*Problem statement*
The answer must be every line of the data that holds the word "announced".

*Dataset entries*

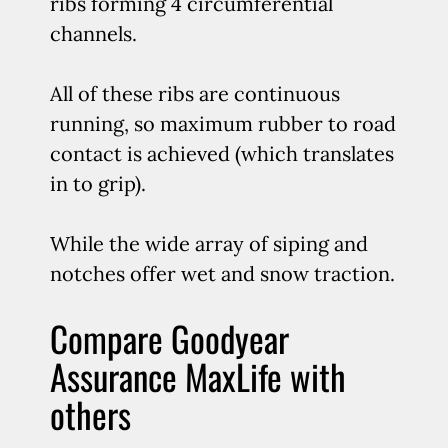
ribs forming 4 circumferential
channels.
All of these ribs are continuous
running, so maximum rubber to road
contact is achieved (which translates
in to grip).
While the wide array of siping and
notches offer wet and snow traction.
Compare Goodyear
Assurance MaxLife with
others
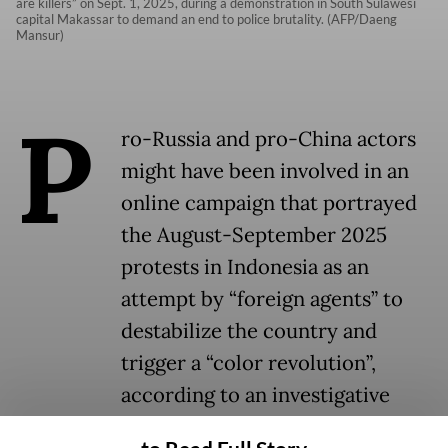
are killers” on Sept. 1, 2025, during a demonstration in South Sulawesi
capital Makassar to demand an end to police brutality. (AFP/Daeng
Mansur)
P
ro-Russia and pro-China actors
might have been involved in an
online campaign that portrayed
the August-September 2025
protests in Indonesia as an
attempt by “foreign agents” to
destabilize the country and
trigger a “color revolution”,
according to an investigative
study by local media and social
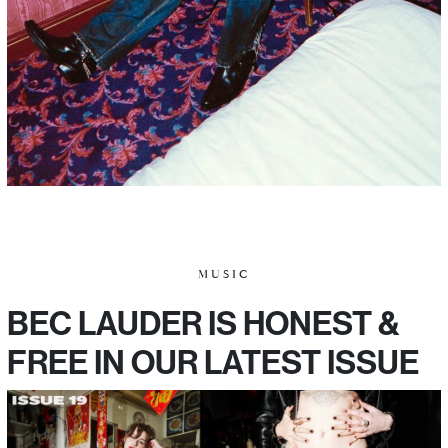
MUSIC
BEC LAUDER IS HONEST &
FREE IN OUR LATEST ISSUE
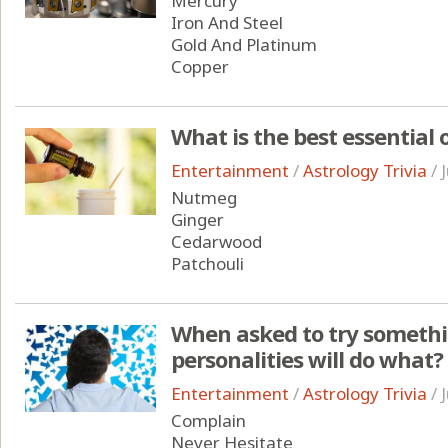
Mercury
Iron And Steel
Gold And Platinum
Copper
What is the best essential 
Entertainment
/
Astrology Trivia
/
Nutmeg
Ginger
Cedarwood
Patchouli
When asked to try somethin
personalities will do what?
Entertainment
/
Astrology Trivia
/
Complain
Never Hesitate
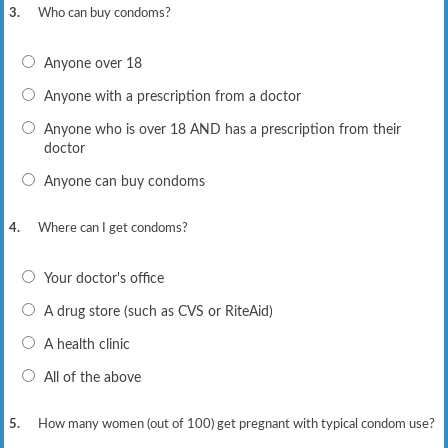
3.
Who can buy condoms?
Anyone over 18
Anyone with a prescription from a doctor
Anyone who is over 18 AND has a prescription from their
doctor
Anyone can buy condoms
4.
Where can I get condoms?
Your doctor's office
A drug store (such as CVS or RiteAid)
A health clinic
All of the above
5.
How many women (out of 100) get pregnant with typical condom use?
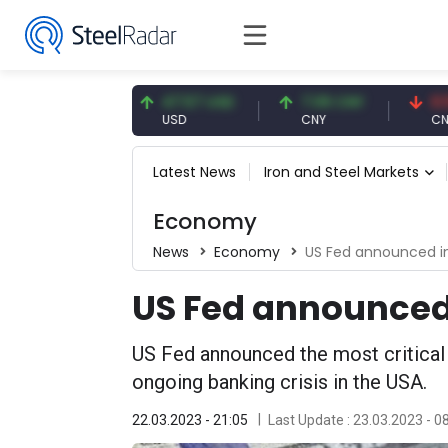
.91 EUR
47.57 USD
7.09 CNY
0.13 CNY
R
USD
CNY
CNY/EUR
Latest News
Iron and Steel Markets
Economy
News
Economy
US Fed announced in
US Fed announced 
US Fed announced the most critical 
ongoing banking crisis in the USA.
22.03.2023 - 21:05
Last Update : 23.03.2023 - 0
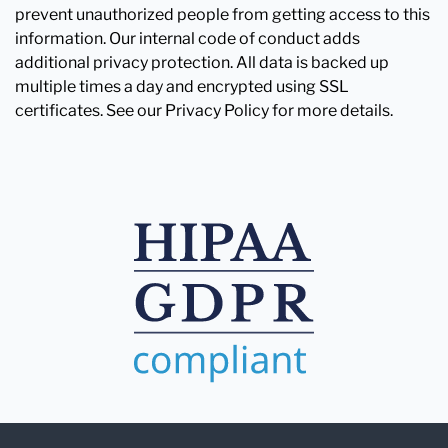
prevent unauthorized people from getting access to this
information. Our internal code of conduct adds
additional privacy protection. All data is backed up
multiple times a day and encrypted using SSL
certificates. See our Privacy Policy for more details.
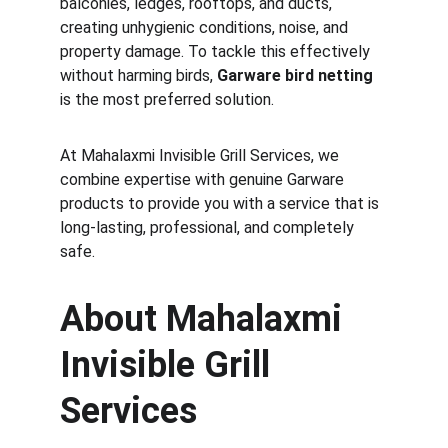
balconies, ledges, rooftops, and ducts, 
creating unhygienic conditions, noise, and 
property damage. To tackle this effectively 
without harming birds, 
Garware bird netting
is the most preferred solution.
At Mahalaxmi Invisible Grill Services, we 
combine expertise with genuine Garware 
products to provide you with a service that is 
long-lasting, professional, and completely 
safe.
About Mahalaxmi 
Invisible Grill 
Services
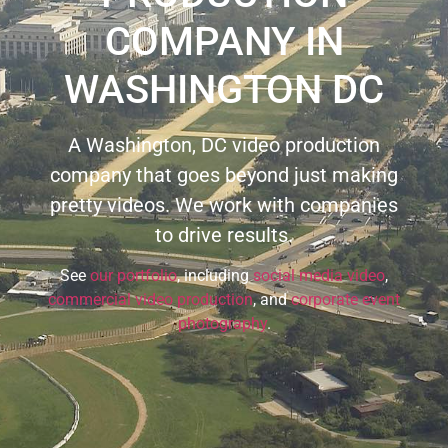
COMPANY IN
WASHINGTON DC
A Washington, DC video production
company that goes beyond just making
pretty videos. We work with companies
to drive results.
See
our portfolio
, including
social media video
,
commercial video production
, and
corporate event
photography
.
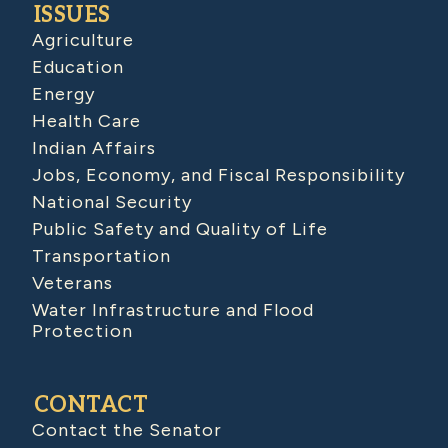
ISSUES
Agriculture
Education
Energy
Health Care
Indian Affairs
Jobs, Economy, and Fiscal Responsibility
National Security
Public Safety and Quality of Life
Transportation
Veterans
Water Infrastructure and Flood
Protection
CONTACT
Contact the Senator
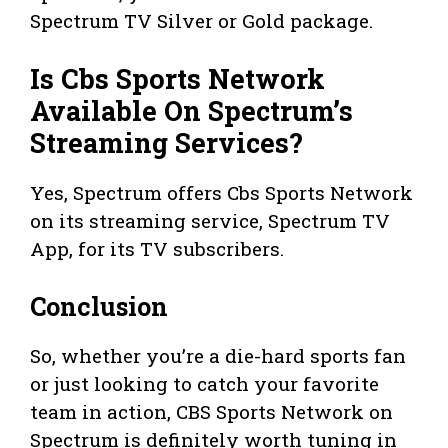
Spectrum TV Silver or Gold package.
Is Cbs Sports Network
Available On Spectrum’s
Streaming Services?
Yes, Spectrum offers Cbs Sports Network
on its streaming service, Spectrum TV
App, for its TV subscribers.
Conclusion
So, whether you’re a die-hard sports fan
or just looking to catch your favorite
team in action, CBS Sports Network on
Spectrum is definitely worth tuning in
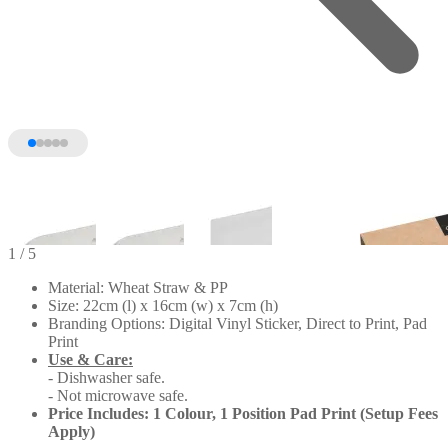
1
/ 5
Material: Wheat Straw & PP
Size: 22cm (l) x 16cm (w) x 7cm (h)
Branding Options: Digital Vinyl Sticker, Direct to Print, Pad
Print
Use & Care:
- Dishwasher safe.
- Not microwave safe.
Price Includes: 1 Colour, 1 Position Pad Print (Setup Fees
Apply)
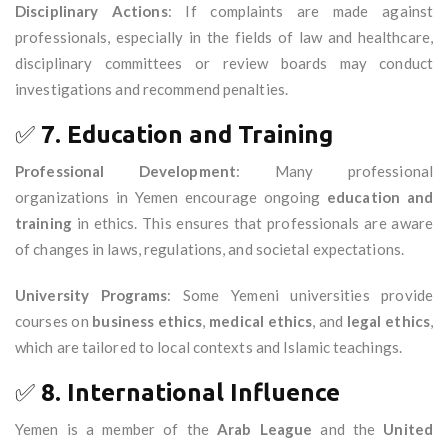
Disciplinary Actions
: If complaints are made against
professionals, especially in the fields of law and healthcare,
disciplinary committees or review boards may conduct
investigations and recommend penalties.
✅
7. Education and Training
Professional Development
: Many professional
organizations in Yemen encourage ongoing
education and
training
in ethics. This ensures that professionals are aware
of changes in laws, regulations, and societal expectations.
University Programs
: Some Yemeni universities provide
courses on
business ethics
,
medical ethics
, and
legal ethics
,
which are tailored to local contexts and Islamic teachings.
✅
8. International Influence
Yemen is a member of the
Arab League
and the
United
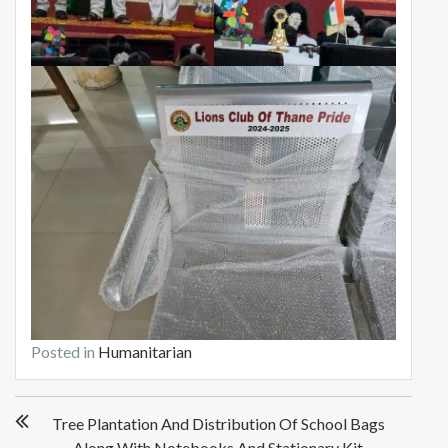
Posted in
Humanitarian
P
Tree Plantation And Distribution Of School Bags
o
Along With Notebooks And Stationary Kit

*Your solution*
US Fed announced in
US Fed announced 
US Fed announced the most critical 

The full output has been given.